The death of Hafez al-Assad and the ascension of his son, Bashar, to rule brought an end to the state-society dynamics that his father worked on for decades. Hafez al-Assad built an authoritarian state that rests on patronage networks that connected his regime to the society. During Bashar’s reign, these patronage relationships have been affected by the policies of privatization and liberalization. Privatization and liberalisation of the economy have created new economic and social players that transformed the populist nature of the authoritarian regime into a regime that is connected mainly with bourgeoisie and the upper class neglecting the rural tribal constituency that was a vital part of Hafez al-Assad’s authoritarian state. Drawing on different data gathered through interviews as well as written literature, this paper will explore the policies that Bashar al-Assad carried out towards the Arab tribes in the period extended from 2000 until 2010. The paper starts by outlining how Bashar al-Assad narrowed the coalition of his rule to depend mainly on his family, the city merchants excluding the lower and middle strata in the periphery.
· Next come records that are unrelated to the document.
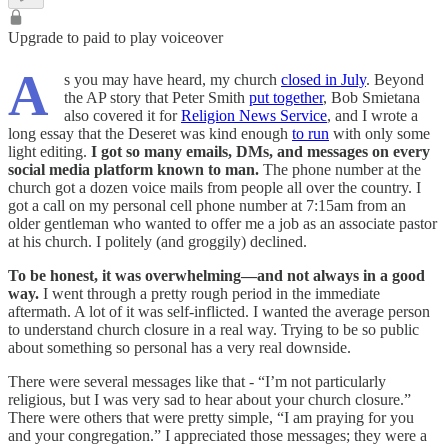
Upgrade to paid to play voiceover
A
s you may have heard, my church
closed in July
. Beyond
the AP story that Peter Smith
put together
, Bob Smietana
also covered it for
Religion News Service
, and I wrote a
long essay that the Deseret was kind enough
to run
with only some
light editing.
I got so many emails, DMs, and messages on every
social media platform known to man.
The phone number at the
church got a dozen voice mails from people all over the country. I
got a call on my personal cell phone number at 7:15am from an
older gentleman who wanted to offer me a job as an associate pastor
at his church. I politely (and groggily) declined.
To be honest, it was overwhelming—and not always in a good
way.
I went through a pretty rough period in the immediate
aftermath. A lot of it was self-inflicted. I wanted the average person
to understand church closure in a real way. Trying to be so public
about something so personal has a very real downside.
There were several messages like that - “I’m not particularly
religious, but I was very sad to hear about your church closure.”
There were others that were pretty simple, “I am praying for you
and your congregation.” I appreciated those messages; they were a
It will then trace the disintegration of the social contract between the regime and the Arab tribe as a result of the latter’s failure to deliver adequate development services in their regions. Losing the support of the tribes undermined the stability of the regime resulting in different clashes between the tribes themselves, the tribes and the Kurds, the tribes and the druze (a sect of Islam situated in Southern Syria), which will be investigated in detail in this paper. In similar policies adopted by his father who used the tribes as leverage against the Islamists and the Kurds, Bashar al-Assad’s regime encouragement of Syrian tribal youth to join the Iraqi insurgency against the Americans will be explored in detail. The regime’s tolerance of Iran missionary activities in the tribal regions and its accommodation of Islamists group’s activities in those regions have erased the regime’s secular foundation. This paper will argue that Bashar al-Assad’s policies towards the Arab tribes have chipped away the regime’s ideological pillars and threatened the longer-term cohesion of its social base which paved the way for the uprising to start in the tribal regions.